According to this theory, in addition to ensuring that there are no potholes on the highway, we should also take into account the capability of the vehicle itself, and the performance of the vehicle. Therefore, before the vehicle starts, we need to check the condition of the vehicle more to ensure that the vehicle on the highway will not be unable to raise the speed because of its own reasons.

5.1 Vehicle condition inspection

At present, the existing continuous integration system can only ensure that the vehicle is able to drive on this road, and the inspection of the vehicle condition starts after getting on the highway (most of the quality assurance means are deployed in the daily environment). So based on the guidelines described above, we need to do inspections as early as possible, and we need to do more comprehensive inspections (quality assurance measures move to the left).

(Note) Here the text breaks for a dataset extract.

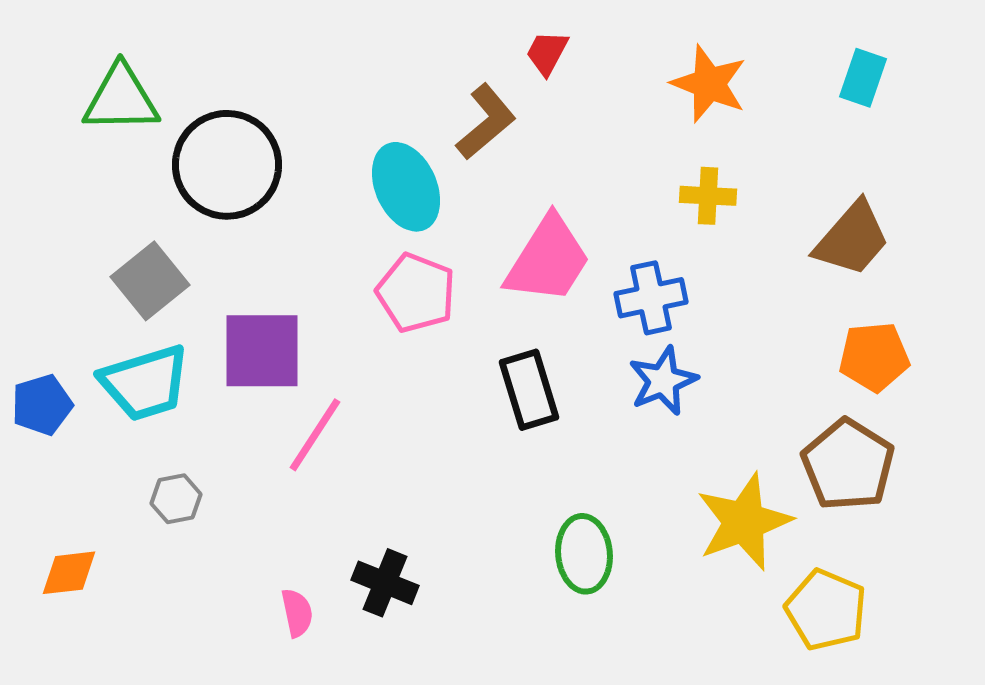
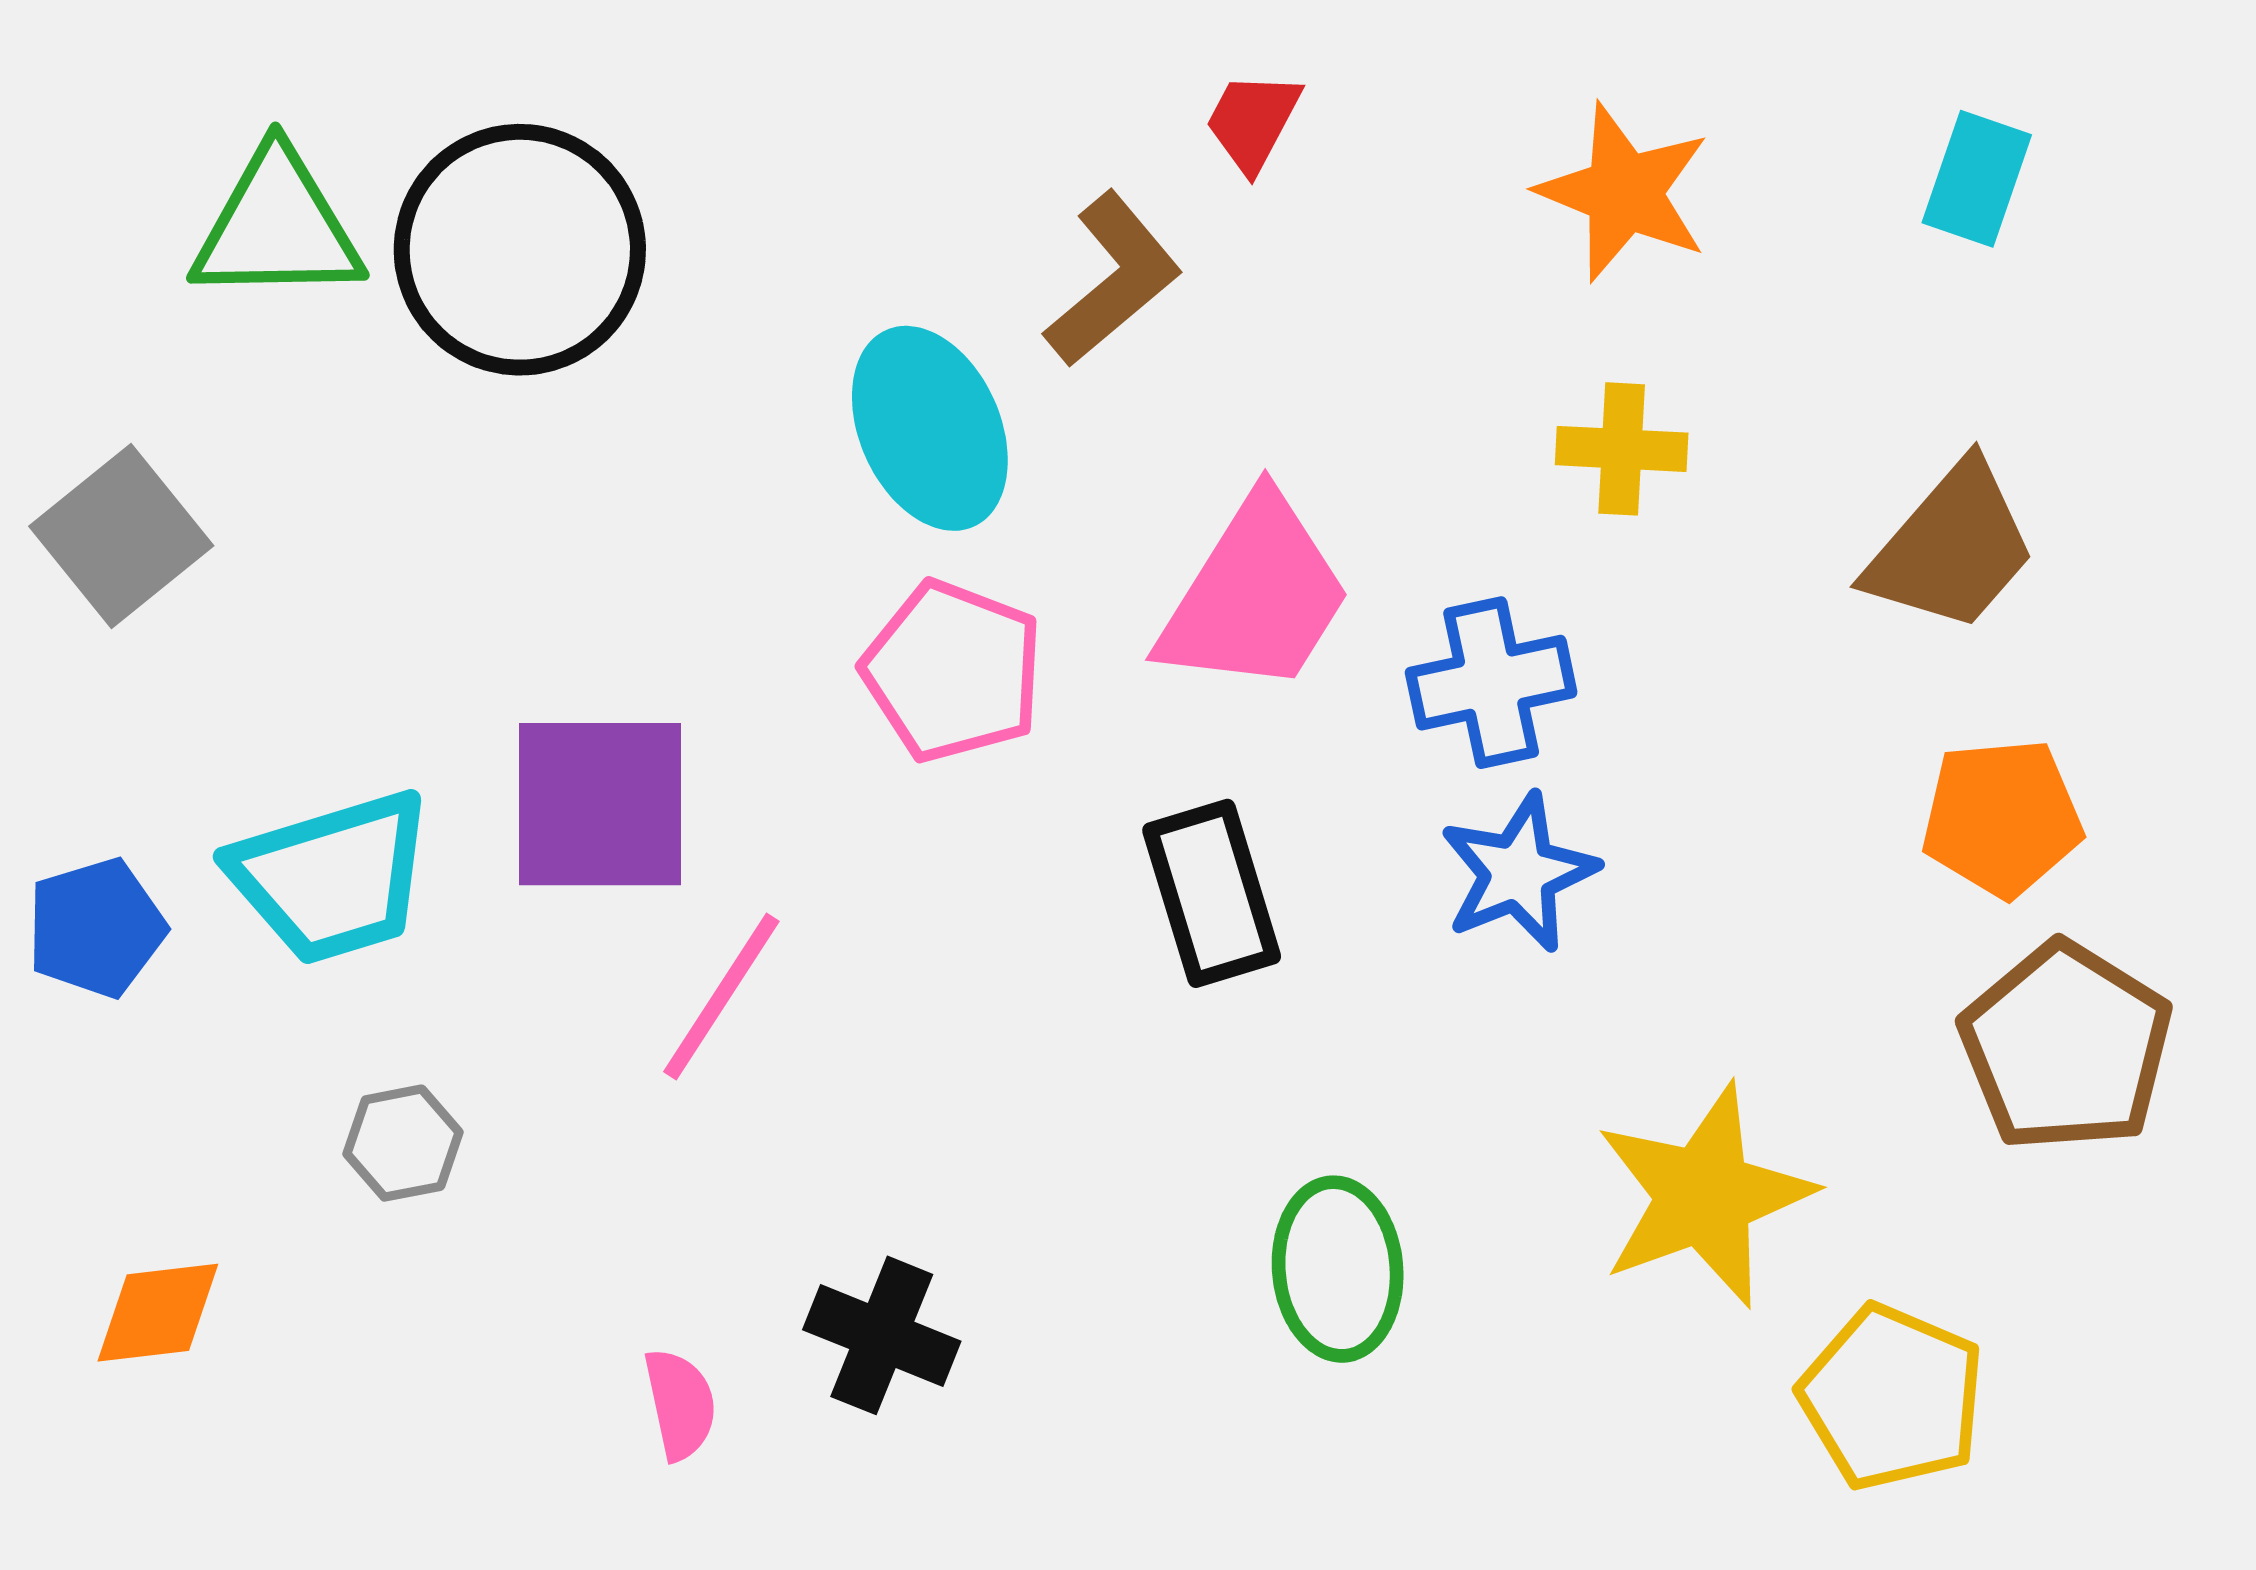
black circle: (227, 165) -> (520, 250), moved
gray square: (150, 281) -> (121, 536), moved
brown pentagon: (848, 465) -> (2066, 1047), moved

Based on this goal and the excellent practice of other BU in the group, we hope to carry out such comprehensive inspection as soon as possible by means of code access control. It is a challenge for both the engineering efficiency team and the business R&D and QA team to get code access to the ground. We need to make the following changes:

QA quality assurance of the simultaneous capacity building

Quality assurance stability and time – consuming optimization

RD RD code submission process changes

Unit test capability building

Regular implementation of Code Review and specification summary

Capability underpins code coverage, business scenario coverage

Code merge access control capability

Code scan combined with CodeReview summary landing

When the above tasks are gradually completed, the time of waiting for each other in the delivery of business value in batch delivery can be eliminated, and the vehicles can also be guaranteed to run faster and more stable on the highway of continuous delivery.

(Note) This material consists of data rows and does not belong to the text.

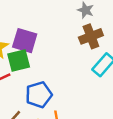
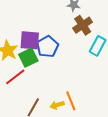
blue pentagon: (39, 95) -> (47, 47), moved

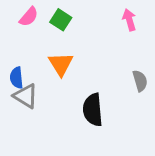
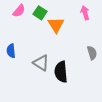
orange triangle: (61, 64) -> (56, 25), moved
gray triangle: (26, 96) -> (41, 63), moved

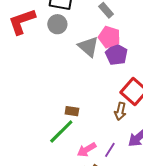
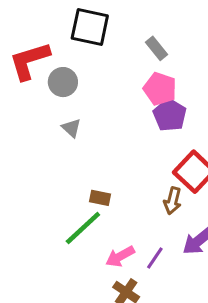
gray circle: (57, 24) -> (63, 82), moved
gray triangle: (88, 47) -> (71, 128), moved, size x0.6

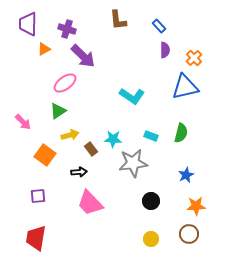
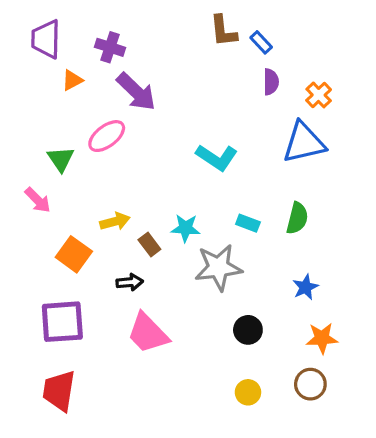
brown L-shape: (118, 20) -> (223, 31), moved
green triangle: (58, 111) -> (61, 159), moved, turned -30
purple square: (38, 196) -> (62, 322), size x1.8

5.2 Vehicle performance improvement

Front vehicle inspection can be said to be the inspection and assurance of vehicles before they hit the road, moving quality assurance means left to the development stage. On the other hand, we hope that through the method of vehicle performance improvement, after the vehicle hits the road, it can make the vehicle drive faster and raise the upper limit of speed.

Vertical test ability to improve accurate regression: through sensing code changes, deduce the Case affected by code changes, making quality assurance more accurate and less time-consuming

Scene coverage: combined with online traffic playback, the code coverage and scene coverage are used to check and fill gaps, so as to make quality assurance more complete

Problem location: combined with failure cases, quickly conduct problem location and feedback

Simultaneous ability: Based on the Case platform of Yunge, I strengthened the simultaneous writing ability of test code and R&D code through interface definition, and explored how to reduce the cost of Case writing and maintenance

Reduce data interference: Based on high frequency, isolation and disposable theoretical practices, reduce data interference in everyday environments and make quality assurance more effective

Big data analysis combined with online data mining:

Online log analysis was used to produce online real scene models, which reduced the time consuming of corpus preparation on the pressure measurement platform, and achieved accurate and efficient scene screening

Big data application:

Combining online real scenes and scene coverage, the offline regression Case set is constructed to reduce the maintenance cost of business regression Case, improve Case efficiency, and quickly locate problems

Using scene playback and recording playback intermediate products to solve the problem of scene construction in single test

Along with the continuous delivery of fast-track, completing expectations by continuous delivery system as an opportunity to dig in multiple longitudinal dimension, and improve the continuous delivery system, finally in earlier (fast) under the premise of delivering business value, can have higher quality and lower labor costs, to ensure that the market competition advantage, Let Gaode in the fierce competition advantage more obvious.